# Exercise:
Write out, word for word, only the lines from the one with "domowych, jak i" to the end of the data below.

● ● ● ●

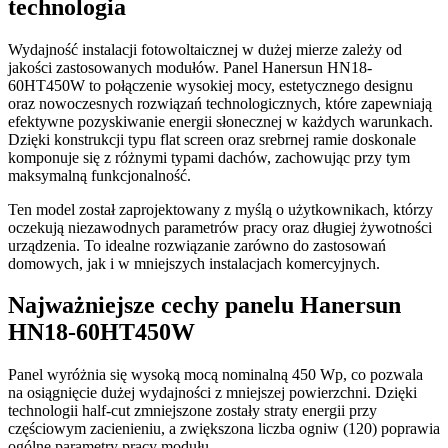
technologia
Wydajność instalacji fotowoltaicznej w dużej mierze zależy od
jakości zastosowanych modułów. Panel Hanersun HN18-
60HT450W to połączenie wysokiej mocy, estetycznego designu
oraz nowoczesnych rozwiązań technologicznych, które zapewniają
efektywne pozyskiwanie energii słonecznej w każdych warunkach.
Dzięki konstrukcji typu flat screen oraz srebrnej ramie doskonale
komponuje się z różnymi typami dachów, zachowując przy tym
maksymalną funkcjonalność.
Ten model został zaprojektowany z myślą o użytkownikach, którzy
oczekują niezawodnych parametrów pracy oraz długiej żywotności
urządzenia. To idealne rozwiązanie zarówno do zastosowań
domowych, jak i w mniejszych instalacjach komercyjnych.
Najważniejsze cechy panelu Hanersun
HN18-60HT450W
Panel wyróżnia się wysoką mocą nominalną 450 Wp, co pozwala
na osiągnięcie dużej wydajności z mniejszej powierzchni. Dzięki
technologii half-cut zmniejszone zostały straty energii przy
częściowym zacienieniu, a zwiększona liczba ogniw (120) poprawia
ogólne parametry pracy modułu.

● ● ● ●

# Answer to the exercise:
domowych, jak i w mniejszych instalacjach komercyjnych.
Najważniejsze cechy panelu Hanersun
HN18-60HT450W
Panel wyróżnia się wysoką mocą nominalną 450 Wp, co pozwala
na osiągnięcie dużej wydajności z mniejszej powierzchni. Dzięki
technologii half-cut zmniejszone zostały straty energii przy
częściowym zacienieniu, a zwiększona liczba ogniw (120) poprawia
ogólne parametry pracy modułu.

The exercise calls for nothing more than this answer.